Sebastian Ware wrote:
[snip]
> -I also believe (contrary to a comment in a post on this mailing list)
> that it is quite useful to use recipes that "just work" eventhough one
> at the time doesn't understand how (that's how most people learn to talk
> and read -- learn by example)
Perhaps this refers to the automatic test setup discussion I had with
Tres. :) Just to make it clear: I agree there is a lot of benefit to
having sample code out there, and even more to recipes that describe to
people how to set things up. I even agree that grokproject could be
doing basic test setup. It's just that I don't like Zope's current test
setup story very much.
[snip]
> So, I would suggest focusing/furthering the efforts along these four paths:
>
> 1 -- Refine the class/object browser
I agree that this is extremely important, especially once we all start
using it I think we'll see a lot of movement on this. We shouldn't be
afraid to think big here, as long as we stay on focus: "help developers
develop" (as opposed to, provide a development environment, or provide a
user interface for content managers, etc).
[snip]
> Everybody can write a recipe, I mean a recipe showing how to register
> and use a utility is really useful to a newbie. A recipe showing how to
> create and extend users... lots of stuff. This stuff can be found in
> Philipps book, but as a newbie, it isn't a piece of cake to understand
> the Zope 3 stuff and then Grok it.
>
> If everybody took upon themselves to write at least three recipes, we
> would be getting somewhere and getting there fast :)

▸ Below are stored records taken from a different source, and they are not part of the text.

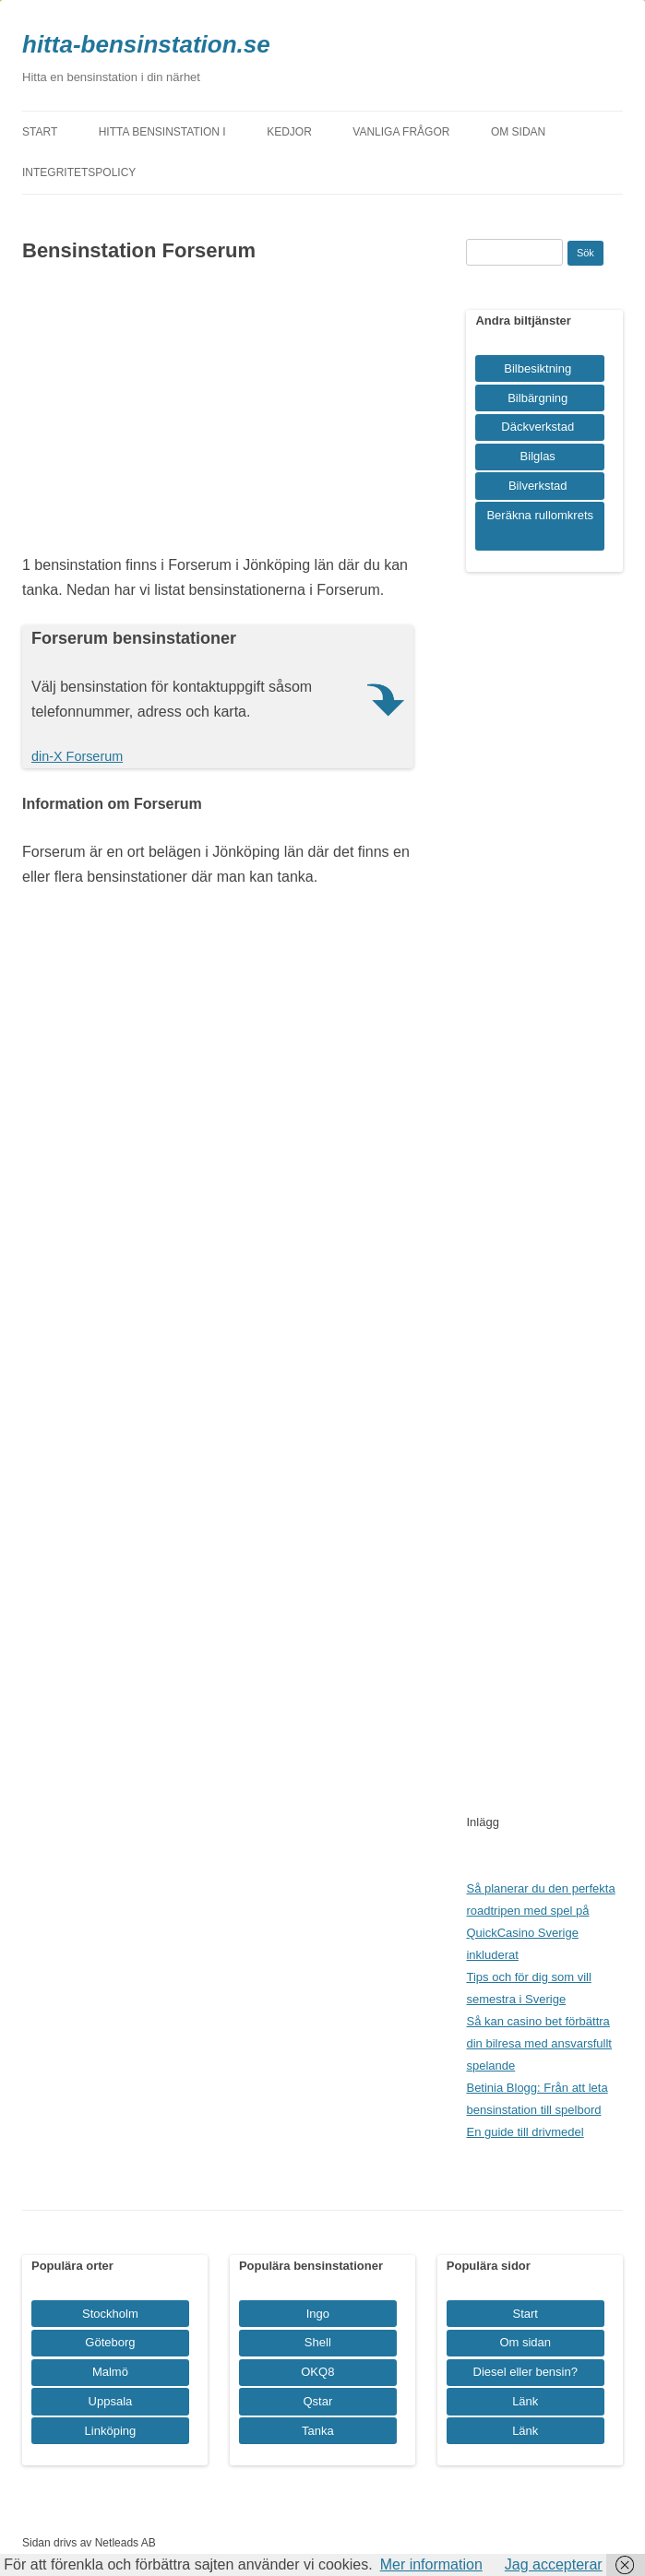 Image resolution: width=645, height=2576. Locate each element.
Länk (525, 2401)
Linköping (111, 2431)
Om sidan (518, 131)
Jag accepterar (554, 2564)
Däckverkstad (537, 426)
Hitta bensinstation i (162, 131)
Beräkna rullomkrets (539, 515)
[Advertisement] (217, 414)
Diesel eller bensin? (525, 2372)
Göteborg (110, 2342)
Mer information (431, 2564)
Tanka (318, 2431)
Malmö (110, 2372)
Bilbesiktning (537, 368)
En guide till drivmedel (524, 2132)
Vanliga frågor (400, 131)
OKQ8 (317, 2372)
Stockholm (110, 2314)
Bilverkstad (537, 486)
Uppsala (111, 2401)
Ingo (317, 2314)
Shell (318, 2342)
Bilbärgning (537, 398)
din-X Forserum (77, 756)
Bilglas (537, 456)
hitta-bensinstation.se (146, 44)
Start (39, 131)
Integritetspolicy (79, 172)
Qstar (317, 2401)
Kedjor (289, 131)
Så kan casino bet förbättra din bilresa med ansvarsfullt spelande (539, 2043) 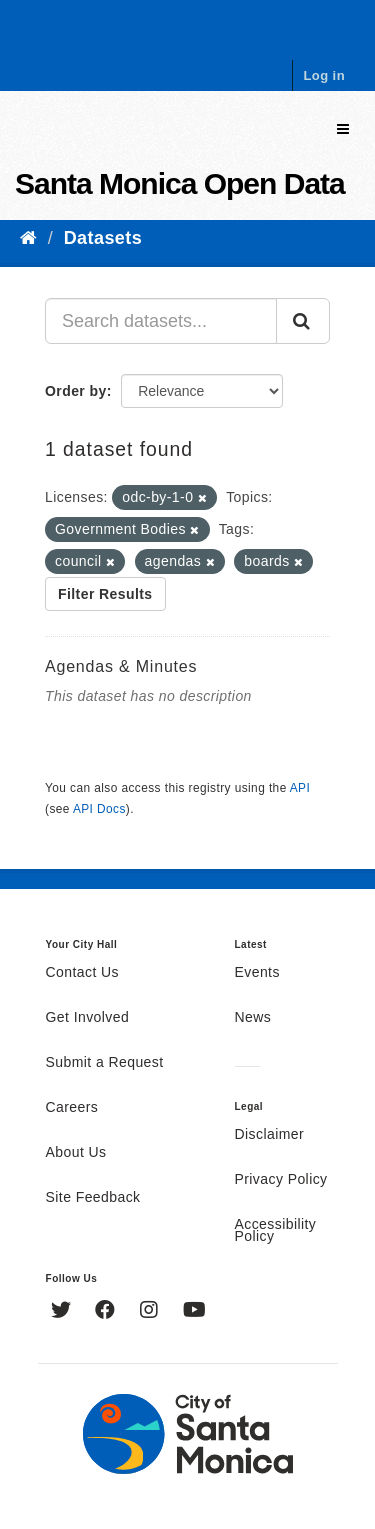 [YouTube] (194, 1312)
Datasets (103, 238)
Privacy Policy (281, 1180)
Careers (72, 1108)
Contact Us (82, 973)
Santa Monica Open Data (180, 183)
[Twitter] (63, 1312)
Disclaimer (270, 1135)
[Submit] (303, 321)
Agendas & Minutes (121, 666)
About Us (76, 1153)
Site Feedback (93, 1198)
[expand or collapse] (343, 129)
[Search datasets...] (161, 321)
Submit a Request (105, 1063)
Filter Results (105, 594)
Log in (324, 75)
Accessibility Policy (276, 1231)
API (300, 788)
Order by (76, 391)
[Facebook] (107, 1312)
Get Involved (88, 1018)
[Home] (28, 238)
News (253, 1018)
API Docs (99, 809)
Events (257, 973)
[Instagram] (151, 1312) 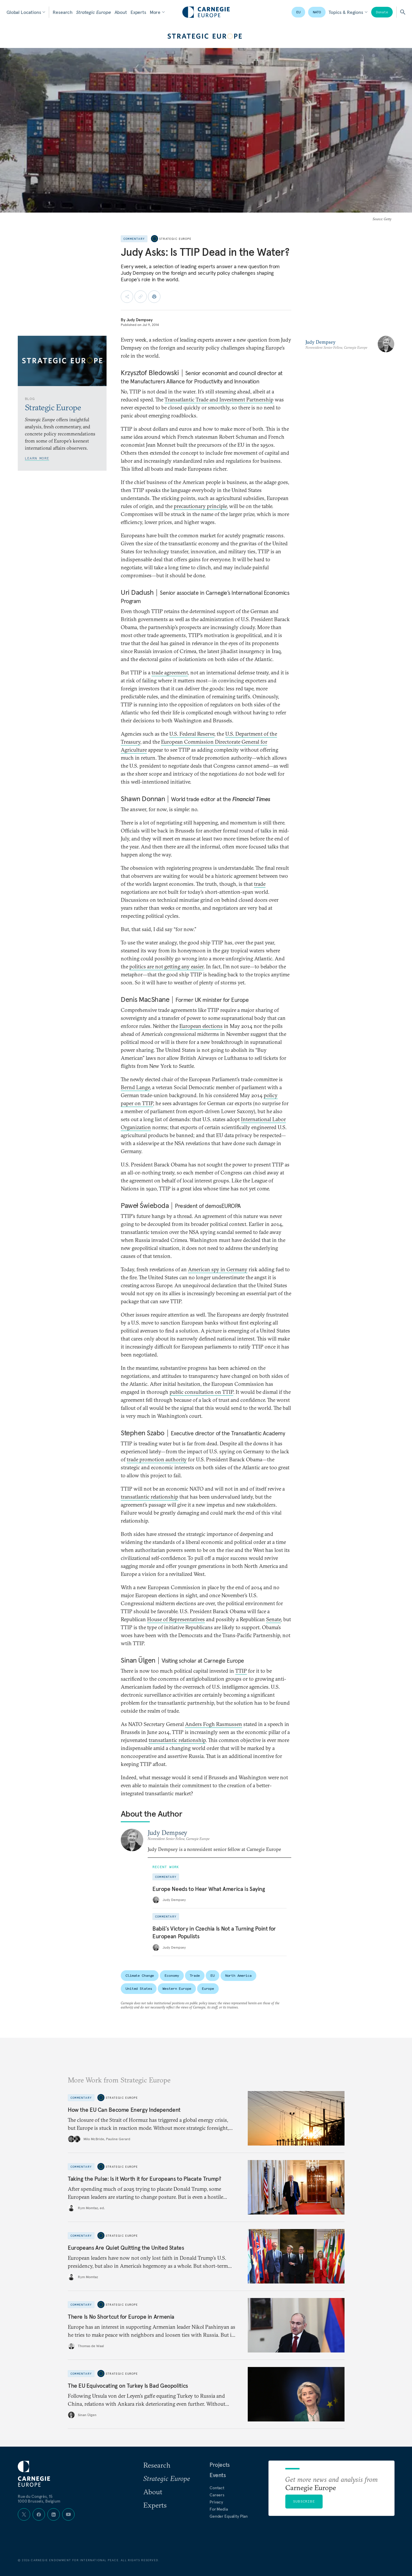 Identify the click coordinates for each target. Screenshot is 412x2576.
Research (63, 12)
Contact (217, 2487)
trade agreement (170, 672)
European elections (201, 1026)
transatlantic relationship (149, 1496)
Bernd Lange (135, 1087)
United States (138, 1988)
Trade (195, 1975)
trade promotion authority (157, 1459)
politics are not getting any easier (166, 966)
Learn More (37, 458)
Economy (172, 1975)
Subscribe (304, 2501)
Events (218, 2475)
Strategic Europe (93, 12)
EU (298, 12)
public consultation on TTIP (201, 1392)
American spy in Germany (217, 1269)
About (121, 12)
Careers (217, 2495)
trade (259, 883)
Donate (382, 12)
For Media (219, 2509)
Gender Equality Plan (229, 2516)
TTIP (241, 1670)
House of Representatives (176, 1619)
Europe (208, 1988)
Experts (138, 12)
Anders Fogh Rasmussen (213, 1724)
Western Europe (176, 1988)
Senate (273, 1619)
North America (238, 1975)
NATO (317, 12)
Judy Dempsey (139, 319)
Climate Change (139, 1975)
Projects (220, 2464)
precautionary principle (200, 506)
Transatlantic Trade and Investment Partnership (219, 399)
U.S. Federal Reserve (191, 733)
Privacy (216, 2502) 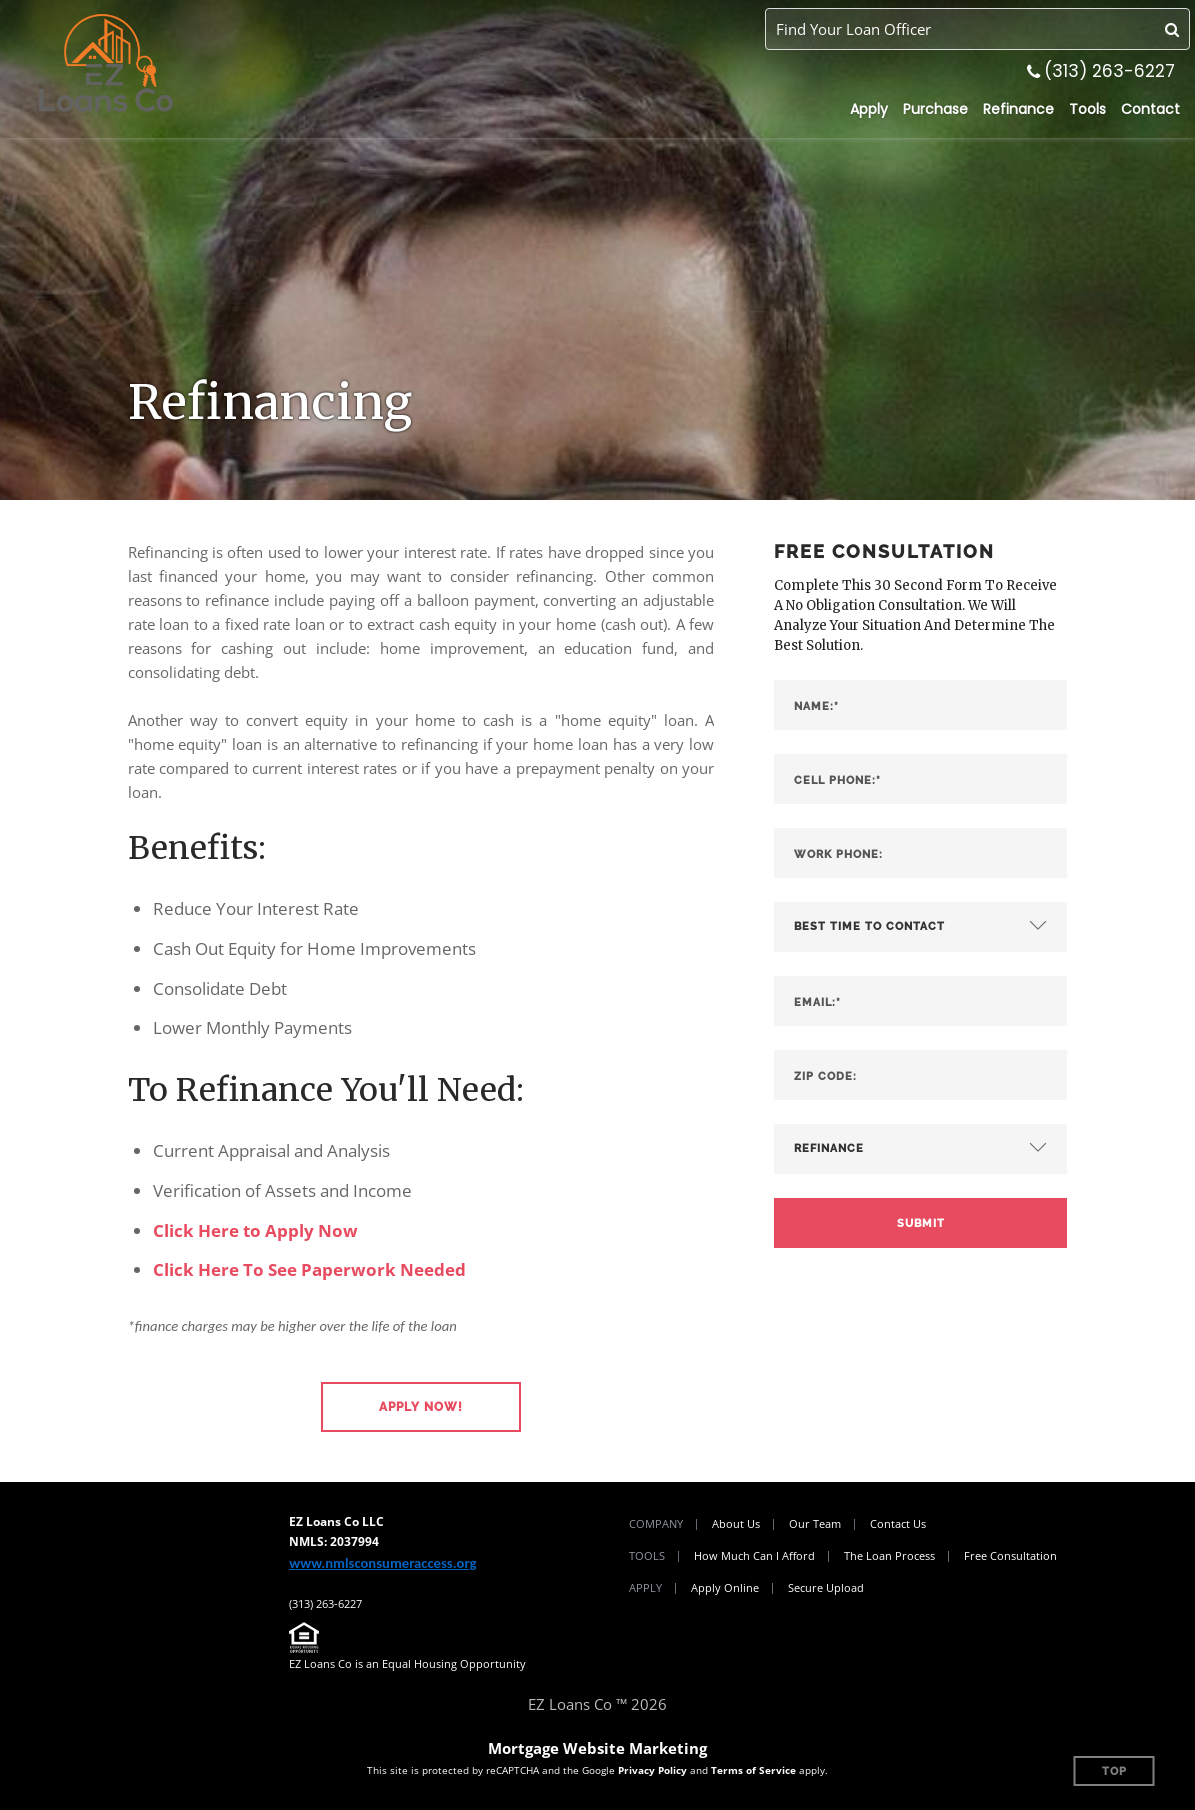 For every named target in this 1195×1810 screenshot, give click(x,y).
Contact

What's extremely important when people write recipes is that:
* people actually *recognize* that someone's message to the mailing list
could be turned into a recipe and *say* so when it happens.
* when people *do* post recipes to the mailing list, we have a follow
up. i.e. the recipe doesn't just sit there without any replies, but
people take it, restructured text it, check it in, and get it online.
I've been trying to make sure this happens, and when prompted, people
help very well with restructured-textifying it and putting it online.
But I got a bit worried a while ago when I caught up with the mailing
list and noticed there were two great recipes sitting on the mailing
list and nobody bothered to take up the authors on it.
So I replied to it, and we're fine - the authors kept up with it and
luckily didn't go away. But this is a good way to lose recipes and to
curb enthusiasm, so we shouldn't let this happen again!
> and please... how
> to I get into some serious debugging...? :)
I'm trying to understand what problems you have with debugging first. I
don't use post-modern debugging myself so I can't help you there, but I
just put in a 'import pdb; pdb.set_trace()' in places and start debugging.